Wojna w Ukrainie to jest część większej całości z punktu widzenia interesów amerykańskich - mówił w TVN24 poseł Polski 2050 Paweł Zalewski, odnosząc się do wtorkowej wizyty i przemówienia amerykańskiego prezydenta w Warszawie. Paweł Kowal (Koalicja Obywatelska) zwracał uwagę, że "Joe Biden chce skończyć zimną wojnę". - To jest paradoksalne, on chce dokończyć robotę Reagana - mówił.
Joe Biden przebywa z wizytą w Polsce. We wtorek po południu wygłosił przemówienie w Arkadach Kubickiego, spotkał się między innymi z prezydentem Andrzejem Dudą i premierem Mateuszem Morawieckim.
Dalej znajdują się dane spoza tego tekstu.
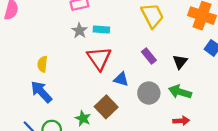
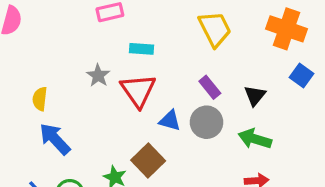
gray star: (79, 31) -> (98, 76), moved
yellow semicircle: (42, 64) -> (40, 99), moved
gray circle: (149, 93) -> (207, 122), moved

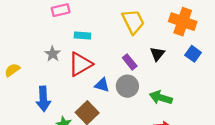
red triangle: (138, 91) -> (80, 64), turned 35
black triangle: (255, 96) -> (157, 54), moved
yellow semicircle: (40, 99) -> (12, 70), turned 49
blue arrow: (55, 139) -> (43, 99), moved, turned -140

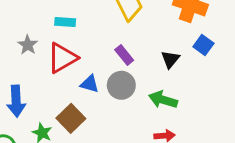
black triangle: (157, 54) -> (170, 59), moved

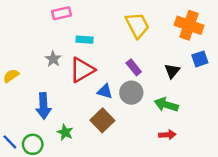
blue square: (203, 45) -> (200, 59), turned 35
brown square: (71, 118) -> (102, 120), moved

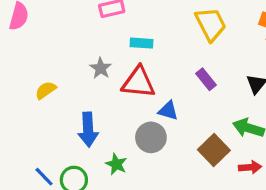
red triangle: (82, 70) -> (138, 82), turned 36
gray circle: (131, 93) -> (151, 137), moved
brown square: (102, 120) -> (214, 150), moved

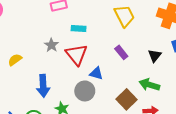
red triangle: (138, 82) -> (76, 55), turned 45

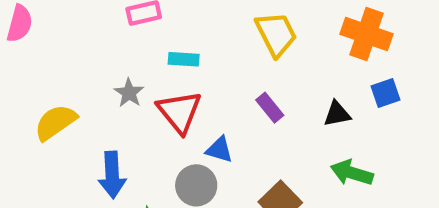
black triangle: (155, 56) -> (337, 114), turned 40
yellow semicircle: (15, 60) -> (55, 122), size x1.5
green arrow: (149, 85) -> (352, 173), moved

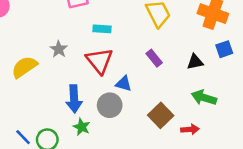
gray star: (129, 93) -> (59, 49), moved
blue arrow: (112, 175) -> (74, 99), moved

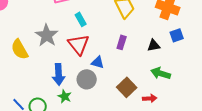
cyan rectangle: (102, 29) -> (81, 19), turned 56
gray star: (59, 49) -> (47, 35), size x1.6
purple rectangle: (154, 58) -> (122, 42), turned 56
yellow semicircle: (24, 67) -> (20, 49), turned -85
W poniedziałek Biden nieoczekiwanie odwiedził stolicę Ukrainy.
Czytaj także: Oto najważniejsze punkty wystąpienia Joe Bidena >>>
O znaczeniu obu tych wizyt mówili we wtorek wieczorem były wiceminister spraw zagranicznych Paweł Kowal (Koalicja Obywatelska) i Paweł Zalewski (Polska 2050).
Kowal: Biden chce skończyć zimną wojnę, dokończyć robotę Reagana
Zdaniem polityka KO "Biden chce skończyć zimną wojnę". - To jest paradoksalne, on chce dokończyć robotę (Ronalda - red.) Reagana. Dla mnie jest jasne, że w tym wystąpieniu te wątki, które dotyczyły Rosji, były o tym, żeby Rosjanie opuścili Putina i skończyli z imperialną historią Rosji - mówił.
Jak oceniał Kowal, "Rosja za kilka lat będzie państwem zdecentralizowanym, prawdopodobnie częściowo będzie miała inny kształt, bo prawdopodobnie części Rosji odpadną od niej, tak jak się rozpadł Związek Sowiecki".
- Dzisiaj dociera do świata, że Rosja to nie jest państwo Rosjan. To jest ich państwo, ale też wielu innych narodów i wielu terytoriów, które zostały zagarnięte w ciągu ostatnich 200 lat. I ten nowy świat będzie zbudowany także wokół tych wartości, dla których Biden poświęcił całe polityczne życie - dodał.
Paweł Kowal stwierdził, że "Rosja albo będzie normalną częścią cywilizowanego świata, albo będzie supersłabym państwem". - To się Rosji naprawdę należy za te nieszczęścia, które ten totalitarny, imperialny system wyrządził całej środkowej Europie - dodał.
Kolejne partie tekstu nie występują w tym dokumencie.